Per quanto riguarda Caterina: volevo creare una giovane donne espulsa dalla vita sociale dell’epoca. Una donna con un carattere determinato, che non si facesse piegare dalle tragedie. Mi piace l’amore travagliato, sofferto, e una donna povera ed evitata dal suo villaggio poteva stringere una relazione complicata solo un nobile cavaliere. All’epoca i nobili si sposavano solo per ragioni economiche o militari con le donne dello stesso ceto sociale, non di certo con le contadine, e di sicuro con quelle imparentate con gli ebrei.
Quanto tempo hai impiegato nella ricerca per “Cangrande paladino dei Ghibellini”?
Circa due anni per la stesura definitiva. Trovare il materiale da consultare non è stato semplice, soprattutto per quanto riguarda la vita di Cangrande della Scala, Signore di Verona. Al tempo non avevo ancora pubblicato con nessuna casa editrice e trovare il coraggio di inviarlo agli editori interessati non è stato così automatico. Non conoscevo ancora il mondo editoriale.
Vuoi parlarci del tuo nuovo romanzo “Silfrida e la schiava di Roma”?
Anche questo romanzo ha avuto la gestazione di circa due anni. Il materiale su Stilicone, magister untrisque militiae, non manca. È nota la sua politica filobarbarica, i nomi dei suoi figli, della moglie, il suo rapporto con Onorio, l’Imperatore Romano dell’epoca, i suoi movimenti militari per cacciare i Goti dal nord italia ecc.
Su Alarico ho trovato invece solo un saggio, dove vengono spiegate le ragioni delle sue azioni, ma sono rimasti ignoti i nomi dei figli e della moglie (qui ho dovuto usare la fantasia, ma i nomi che ho scelto sono Goti. Non ha senso, a mio avviso, usare dei nomi latini o greci per una popolazione di origine svedese.
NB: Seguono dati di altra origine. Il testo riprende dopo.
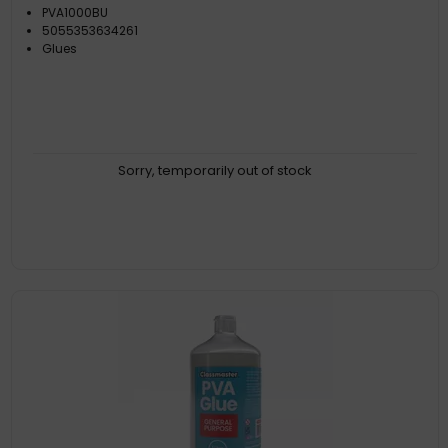
PVA1000BU
5055353634261
Glues
Sorry, temporarily out of stock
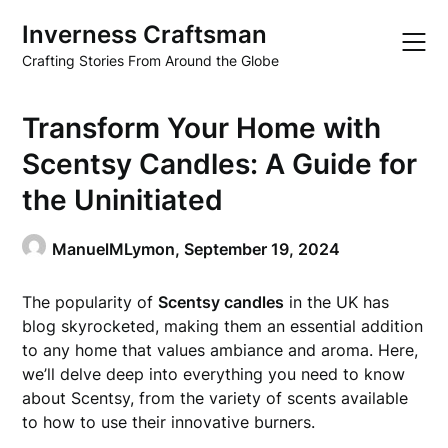
Skip
Inverness Craftsman
to
content
Crafting Stories From Around the Globe
Transform Your Home with
Scentsy Candles: A Guide for
the Uninitiated
ManuelMLymon,
September 19, 2024
The popularity of
Scentsy candles
in the UK has
blog skyrocketed, making them an essential addition
to any home that values ambiance and aroma. Here,
we’ll delve deep into everything you need to know
about Scentsy, from the variety of scents available
to how to use their innovative burners.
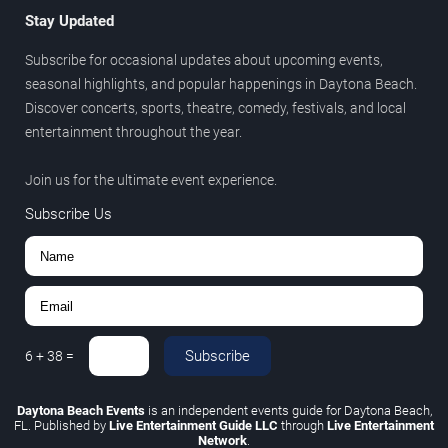
Stay Updated
Subscribe for occasional updates about upcoming events,
seasonal highlights, and popular happenings in Daytona Beach.
Discover concerts, sports, theatre, comedy, festivals, and local
entertainment throughout the year.
Join us for the ultimate event experience.
Subscribe Us
Subscribe
6
+
38
=
Daytona Beach Events
is an independent events guide for Daytona Beach,
FL. Published by
Live Entertainment Guide LLC
through
Live Entertainment
Network
.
Anche se conoscevano sia il latino sia il greco ed erano cristiani ariani all’epoca). Non vi dico la fatica per trovare un saggio sugli usi dei Goti.
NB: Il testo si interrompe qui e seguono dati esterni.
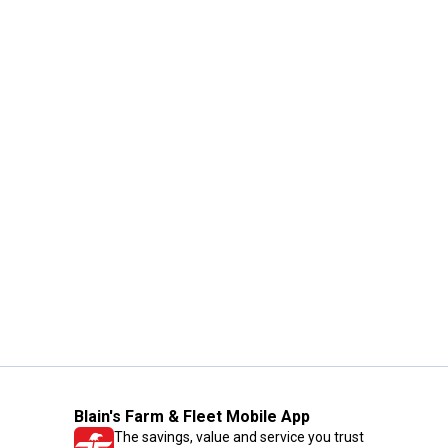
Blain's Farm & Fleet Mobile App
The savings, value and service you trust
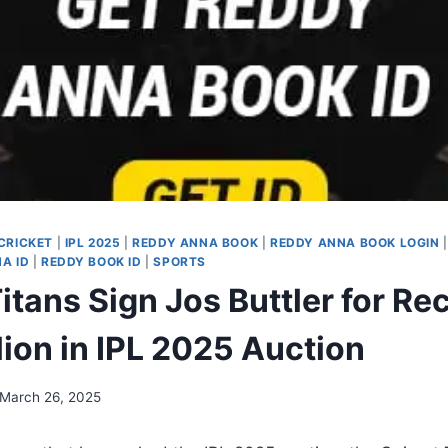
CRICKET
|
IPL 2025
|
REDDY ANNA BOOK
|
REDDY ANNA BOOK LOGIN
A ID
|
REDDY BOOK ID
|
SPORTS
itans Sign Jos Buttler for Re
lion in IPL 2025 Auction
March 26, 2025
Silfrida è catturata da bambina dai Romani e fatta schiava, poi adottata da una famiglia cristiana. Conosce le sue origini, ma non vuole comunicarle neppure al fratellastro, con il quale ha un buon rapporto. Le cose si complicano quando entrano in gioco Alarico e Ghiveric, il suo futuro promesso sposo.
Per quanto abbia cercato di scrivere un romanzo sentimentale, “Silfrida la schiava di Roma” ha molti colpi di scena (partenze alla ricerca dei Goti, imprigionamenti e fughe, battaglie sanguinose e duelli). Ci sono alcuni termini in latino nella trama (per le armi, alcuni oggetti di uso comune, i nomi delle città e le funzioni delle stanze). A mio avviso porta il lettore a immedesimarsi di più in un periodo storico così antico.
Ringraziamo Giovanna Barbieri per il tempo che ha trascorso con noi, speriamo che l’intervista sia stata di vostro gradimento e alla prossima occasione!